# babies at our place too



## Jason (Jul 25, 2009)

DW and I decided that we want to start raising chickens. We cleaned out an old chicken coop, went to Tractor Supply and got 1 dozen mixed red straight run peeps, along with a feeder, waterer, feed, shavings, and a heat lamp. I was told (by my dad) that straight run means hens and roosters together. Can anybody tell me if that's right? It doesn't matter; they'll either be in the crock pot or laying eggs. Win/win either way. Just checked on the little things right now and it's 90° in the pen and they are all snuggled up on the edge of the light beam. All looks to be well.


----------



## UncleJoe (Jan 11, 2009)

Jason said:


> I was told (by my dad) that straight run means hens and roosters together. Can anybody tell me if that's right?.


Affirmative. Hopefully you'll get mostly hens. Pics Please. 

Good luck in your new venture. There really isn't much involved but if you ever have questions, someone here can help you out.


----------



## *Andi (Nov 8, 2009)

Congrats! :2thumb:

Just so you know  once you have had home grown chicken you will not want to go back to the 'factory chickens'  Which is not a bad thing. lol


----------



## UncleJoe (Jan 11, 2009)

*Andi said:


> Congrats! :2thumb:
> 
> Just so you know  once you have had home grown chicken you will not want to go back to the 'factory chickens'  Which is not a bad thing. lol


Same goes for the eggs. No comparison.


----------



## Jason (Jul 25, 2009)

Thanks, Joe. DW picked them out so if they're all roosters, it's her fault.  

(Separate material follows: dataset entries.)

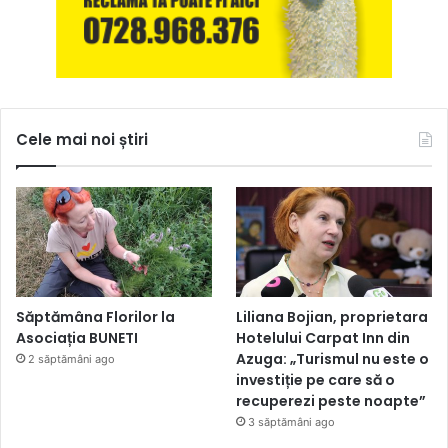
Cele mai noi știri
Săptămâna Florilor la
Liliana Bojian, proprietara
Asociația BUNETI
Hotelului Carpat Inn din
Azuga: „Turismul nu este o
2 săptămâni ago
investiție pe care să o
recuperezi peste noapte”
3 săptămâni ago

I raised cornish hens when I was a kid but we've never had layers to amount to anything. We will be taking pics today and hopefully I'll upload one or two later today/tonight. Sometimes the dialup lets them load and sometimes it just kind of putts along forever.

Happy Easter to all. We just got back into the house from hiding plastic eggs full of goodies all over the yard for our boy.

The peeps did fine overnight. I checked on them about 6:45 this morning and all were warm, happy, and healthy.


----------



## UncleJoe (Jan 11, 2009)

Jason said:


> if they're all roosters, it's her fault.


Even after 4 hatching's here, I can't tell the difference until they get older.


----------



## Jason (Jul 25, 2009)

Andi, if this works out I'd like to expand into some meat chickens as well. Not too many-just enough to put some extra meat into the freezer. If we make a go of it we'll add a few more and see where that takes us.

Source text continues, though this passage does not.